▶ **TASK OBJECTIVE**
If a record below holds a picture, drop the picture and copy everything else exactly.
═══
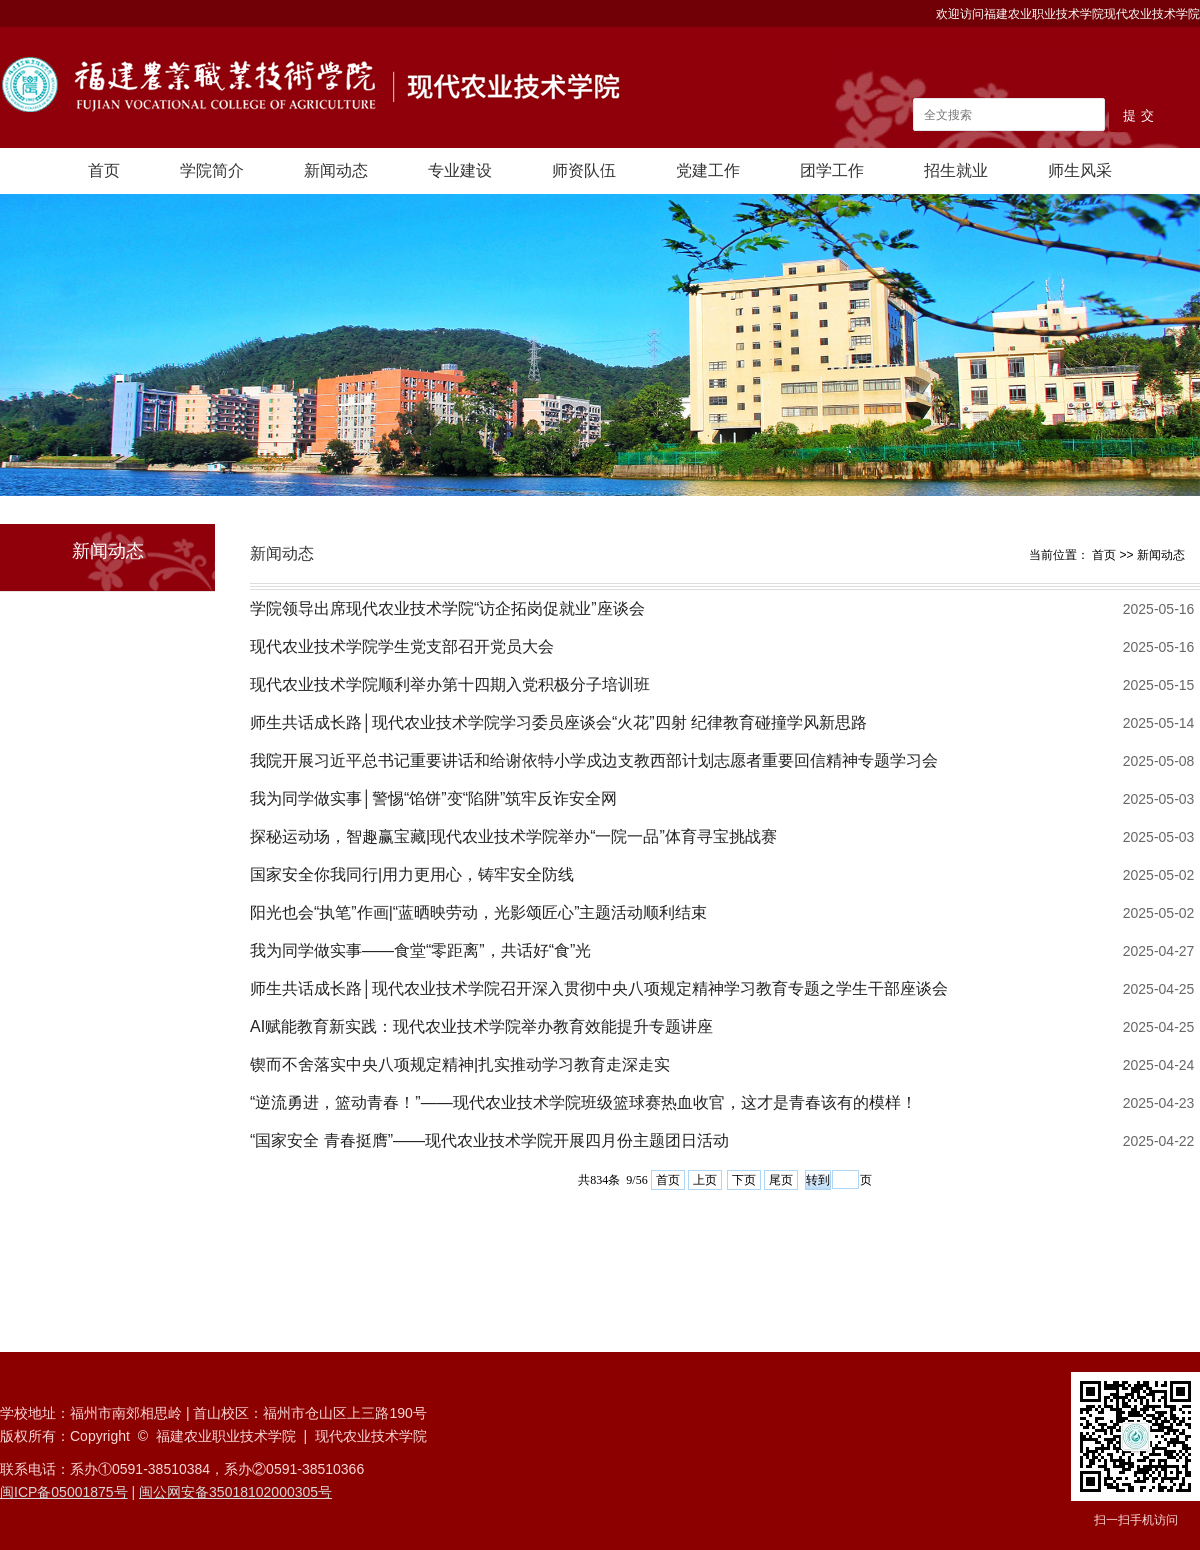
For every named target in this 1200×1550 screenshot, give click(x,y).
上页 (705, 1180)
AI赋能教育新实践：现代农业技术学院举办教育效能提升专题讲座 (481, 1026)
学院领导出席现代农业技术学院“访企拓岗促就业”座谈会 (447, 608)
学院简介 (212, 170)
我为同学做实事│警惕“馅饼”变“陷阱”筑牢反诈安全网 (433, 798)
═══
▶ **EXERCISE OUTPUT**
For every named target in this 1200×1550 screenshot, give click(x,y).
上页 (705, 1180)
AI赋能教育新实践：现代农业技术学院举办教育效能提升专题讲座 (481, 1026)
学院领导出席现代农业技术学院“访企拓岗促就业”座谈会 (447, 608)
学院简介 (212, 170)
我为同学做实事│警惕“馅饼”变“陷阱”筑牢反诈安全网 (433, 798)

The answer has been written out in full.